Под маской знатока таите ум кретина.

Учащие всему, не зная ничего,

Филистеры, вы зла живое торжество.

Я злобу чувствую, лишь вспомню, как, верзила,

В свои шестнадцать лет я изучал уныло

Риторику. О, страх! О, скука! Счета нет,

Как много всяких кар и леденящих бед.

«На воскресенье вам — «Послание к Пизонам». —

«Но, господин аббат…» Он глух ко всем резонам,

С ногтями черными презренный дикобраз:

«Его переписать должны вы восемь раз».

Штрафной урок на день, когда имел я виды

(Меня влекли мечты в волшебный сад Армиды!)

На встречу с дочерью привратника. Мой бог!

Да разве этим днем пожертвовать я мог?

Словам доверив жар, тогда владевший мною,

Я должен был ее, плененную весною, —

Лишь только б солнце нам сияло в синеве! —

Печеньем угощать на горке Сен-Жерве!

Об этом грезил я, и слышал скрипок пенье

У матушки Саге, и видел пар круженье.

И загородный рай, и отдых, и сирень,

И ландыши — мне все сулил желанный день.

«Гораций, — я сказал, входя в свое жилище,

Где холод в декабре, а в знойный день жарища, —

Ты здесь не виноват! Ты малый не плохой:

Рассудок ты ценил и уважал покой.

Ты, славный мудростью своей чистосердечной,

Свой прожил долгий век, счастливый и беспечный,

Как птица, что, хваля ветвей зеленый кров,

Лишь просит позвучней напевов у богов.

Ты вечером бродил под грабами, внимая.

Тем шепотам любви, что прячет сень густая,

И девушек ловил чуть приглушенный смех;

Ты не чуждался сам с рабынею утех,

С Мирталой огненной, со златокудрой, жгучей,

Вскипавшей, словно вал под калабрийской кручей.

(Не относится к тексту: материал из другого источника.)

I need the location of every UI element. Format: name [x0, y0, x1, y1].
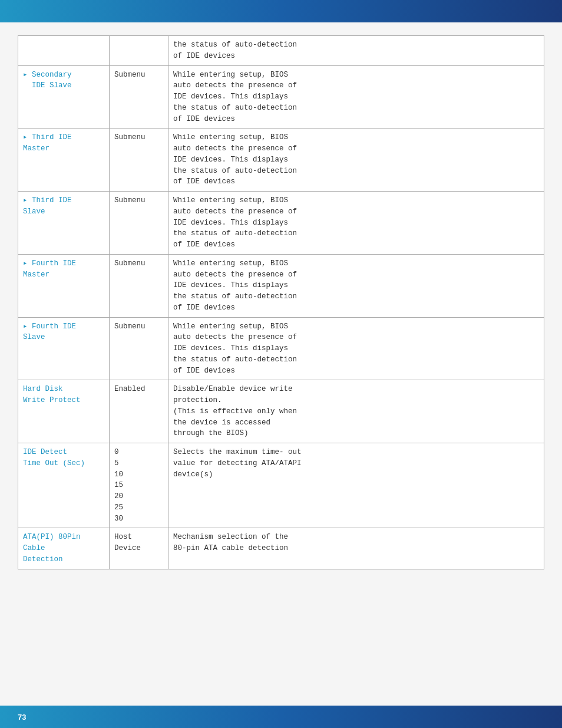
table-cell-options: Submenu: [110, 254, 168, 317]
table-cell-desc: While entering setup, BIOSauto detects t…: [168, 129, 544, 192]
table-cell-name: ▸ Secondary IDE Slave: [18, 65, 110, 129]
table-row: IDE DetectTime Out (Sec) 051015202530 Se…: [18, 443, 544, 528]
table-cell-desc: While entering setup, BIOSauto detects t…: [168, 254, 544, 317]
table-cell-desc: While entering setup, BIOSauto detects t…: [168, 317, 544, 380]
table-cell-desc: Selects the maximum time- outvalue for d…: [168, 443, 544, 528]
table-row: Hard DiskWrite Protect Enabled Disable/E…: [18, 380, 544, 443]
bottom-bar: 73: [0, 706, 562, 728]
table-row: ATA(PI) 80PinCableDetection HostDevice M…: [18, 528, 544, 569]
table-cell-options: Enabled: [110, 380, 168, 443]
table-cell-desc: While entering setup, BIOSauto detects t…: [168, 192, 544, 255]
table-cell-name: [18, 36, 110, 66]
table-cell-options: Submenu: [110, 65, 168, 129]
table-cell-name: ▸ Third IDESlave: [18, 192, 110, 255]
table-row: ▸ Fourth IDESlave Submenu While entering…: [18, 317, 544, 380]
table-cell-options: Submenu: [110, 129, 168, 192]
top-bar: [0, 0, 562, 22]
table-cell-desc: the status of auto-detectionof IDE devic…: [168, 36, 544, 66]
table-cell-options: Submenu: [110, 192, 168, 255]
table-cell-desc: While entering setup, BIOSauto detects t…: [168, 65, 544, 129]
table-cell-name: ▸ Fourth IDEMaster: [18, 254, 110, 317]
table-row: the status of auto-detectionof IDE devic…: [18, 36, 544, 66]
table-row: ▸ Third IDEMaster Submenu While entering…: [18, 129, 544, 192]
table-row: ▸ Secondary IDE Slave Submenu While ente…: [18, 65, 544, 129]
content-area: the status of auto-detectionof IDE devic…: [18, 35, 544, 693]
table-cell-options: 051015202530: [110, 443, 168, 528]
table-cell-options: Submenu: [110, 317, 168, 380]
table-cell-name: ATA(PI) 80PinCableDetection: [18, 528, 110, 569]
table-cell-desc: Mechanism selection of the80-pin ATA cab…: [168, 528, 544, 569]
table-cell-options: HostDevice: [110, 528, 168, 569]
table-cell-name: Hard DiskWrite Protect: [18, 380, 110, 443]
table-row: ▸ Fourth IDEMaster Submenu While enterin…: [18, 254, 544, 317]
bios-table: the status of auto-detectionof IDE devic…: [18, 35, 544, 569]
table-cell-desc: Disable/Enable device writeprotection.(T…: [168, 380, 544, 443]
table-cell-name: IDE DetectTime Out (Sec): [18, 443, 110, 528]
page-number: 73: [18, 713, 26, 722]
table-cell-options: [110, 36, 168, 66]
table-cell-name: ▸ Third IDEMaster: [18, 129, 110, 192]
table-cell-name: ▸ Fourth IDESlave: [18, 317, 110, 380]
table-row: ▸ Third IDESlave Submenu While entering …: [18, 192, 544, 255]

Порой, как сибарит, фалерн ты смаковал,

Налив его себе в прекраснейший фиал.

Подсказывал стихи тебе Пегас крылатый:

Ты в одах прославлял Барину, Мецената,

Ты Тибур воспевал — поля и виноград —

И Хлою, что прошла вдоль дедовских оград,

Неся на голове изящную амфору.

Когда Фебеи лик являлся смертных взору,

Ты в рощах различал мерцанья и лучи,

В них видя существа, живущие в ночи:

Вот Бахус, бог вина и ямбов прародитель;

Вот Цербер перед ним, покорный, как служитель;

Вот нежится Силен, забравшись в темный грот:

Пищеварение — предмет его забот;

Вот остроухий фавн скользнул под веток своды,

Заметив нимф нагих, ведущих хороводы…

Когда, отдавши дань сабинскому вину,

Ты в банях застигал красотку не одну;

Когда на Тибре ты высмеивал, Гораций,

Любителей пустых ристалищных сенсаций,

Как позже высмеял маркизов наш Мольер, —

Ты думал ли, о Флакк, что строф твоих размер

И вся их глубина в гнуснейшем нашем веке

Вдруг станут жвачкою, что горе-человеки

Жуют часы подряд в коллежах многих стран?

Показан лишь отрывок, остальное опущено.